SEÇKİN ŞENVARDAR / MİLLİYET
Marka yüzü olduğu firmanın geri dönüşüm kumaşları kullandığını anlatıp, pak bir dünya için sürdürülebilirliğin kıymetli olduğunu söyleyen Hazal Kaya, “Sürdürülebilirlik öyküsü değerli benim için. Görmüşsünüzdür yıllardır pek çok ayakkabıyı, ceketi, montu üst üste giyerim, yıllarca giymekten sıkılmam. İnsanların bunu görmesi de memnun ediyor zira sürdürülebilirlik hepimizin kederi olmalı” dedi.
“ARKADAŞLARIM ‘ARTIK YENİ BİR ŞEY AL’ DERLER”
Ünlü oyuncu, “Alışverişe çok para harcamam, çok da azar işitirim bu yüzden ‘Artık yeni bir şey al’ diye. Bu alışveriş çılgınlığına bu kadar kapılmadan sürdürülebilirliğe paha vermek gerekiyor. Hiç o denli marka takıntım yok” açıklamasını yaptı.

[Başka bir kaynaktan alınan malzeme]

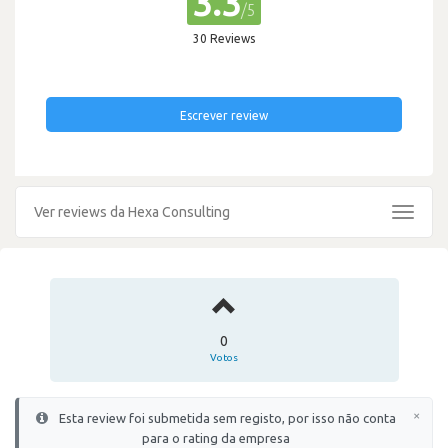
3.3
/5
30 Reviews
Escrever review
Ver reviews da Hexa Consulting
Toggle
navigat
0
Votos
×
Esta review foi submetida sem registo, por isso não conta
para o rating da empresa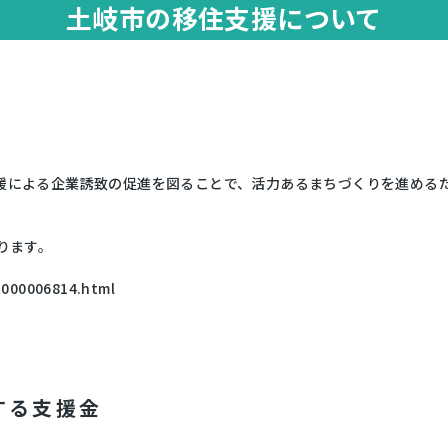
土岐市の移住支援について
援による企業誘致の促進を図ることで、活力あるまちづくりを進める
ります。
pg000006814.html
する支援金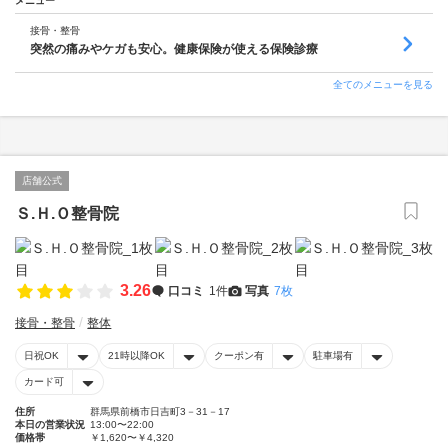
メニュー
接骨・整骨
突然の痛みやケガも安心。健康保険が使える保険診療
全てのメニューを見る
店舗公式
Ｓ.Ｈ.Ｏ整骨院
3.26
口コミ
1件
写真
7枚
接骨・整骨
整体
日祝OK
21時以降OK
クーポン有
駐車場有
カード可
住所
群馬県前橋市日吉町3－31－17
本日の営業状況
13:00〜22:00
価格帯
￥1,620〜￥4,320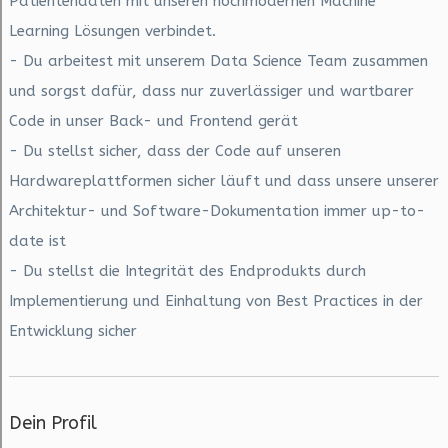
Patientendaten mit unseren hochmodernen Machine
Learning Lösungen verbindet.
- Du arbeitest mit unserem Data Science Team zusammen
und sorgst dafür, dass nur zuverlässiger und wartbarer
Code in unser Back- und Frontend gerät
- Du stellst sicher, dass der Code auf unseren
Hardwareplattformen sicher läuft und dass unsere unserer
Architektur- und Software-Dokumentation immer up-to-
date ist
- Du stellst die Integrität des Endprodukts durch
Implementierung und Einhaltung von Best Practices in der
Entwicklung sicher
Dein Profil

“KENDİ FİKRİMİ ÖNEMSİYORUM”
Hamileliğin çalışmasına pürüz olmadığını lisana getiren Kaya, “Hamilelik mani olmuyor, artı birle sete gidiyorum. Çalışmak bana düzgün geliyor. Çok aklına fikrine güvendiğim arkadaşlarım var, bir de ben kendi fikrimi önemsiyorum. Olabildiğince de objektif olduğumu düşünüyorum. Kendime çıkarımlar yapıyorum. Eleştiririm kendimi, üstüne konuşmayı da severim. O denli bir derdim yok yani” tabirlerini kullandı.
“BAKALIM NEYE ÇEVİRECEKLER ÇOCUĞU?”
Kız annesi olacağı için heyecanlı olduğunu ve şimdiden tütü ve taçlar baktığını kelamlarına ekleyen 32 yaşındaki oyuncu, “Enteresan geliyor kız annesi olmak. Zira birincisinde çok emindim erkek olacağına. Bunda da çok kız olacağına emindim. Bu türlü küçük küçük pembe etekler, tütüler ve taçlar bakıyorum. Değişik bir şeymiş. Yakın arkadaşlarım çok heyecanlı ‘Süsleyeceğimiz bir bebek geliyor’ diye. Bakalım neye çevirecekler çocuğu, göreceğiz doğduktan sonra” dedi.
“ESKİ İSİM SEVİYORUZ”
Doğacak kızının birinci ismine kendisinin de ismi olan Leyla’yı verdiklerini söyleyen Hazal Kaya, ısrarlı sorular üzerine ikinci ismin ‘Süreyya’ olacağını açıkladı.
Süreyya’nın sevdiği bir isim olduğunu ve daha çok eski klâsik isimleri sevdiklerini belirten hoş oyuncu, şöyle konuştu:
İki isim olacak; Fikret’e ‘Ali’ dedik, kıza da ‘Leyla’ deyip benim adımı verdik aslında. İkincisine de bakıyoruz, var bir sevdiğimiz isim. Haydi söyleyeyim, Süreyya olacak; Leyla Süreyya. Çok istediğim bir isimdi. Fikret için de daima ‘Dedelerin ismi mi?’ falan dediler fakat biz bu türlü eski isim seviyoruz aslında. Babyshower yapmıyoruz, isteyen istediğini yapsın. Ben bu türlü kutlamalar, tertipler falan sevmiyorum, hele bu türlü son devirlerde. Fikret’te kalabalıktan boğulmuştum, o vakit nasıl hissedersem o denli yaparım.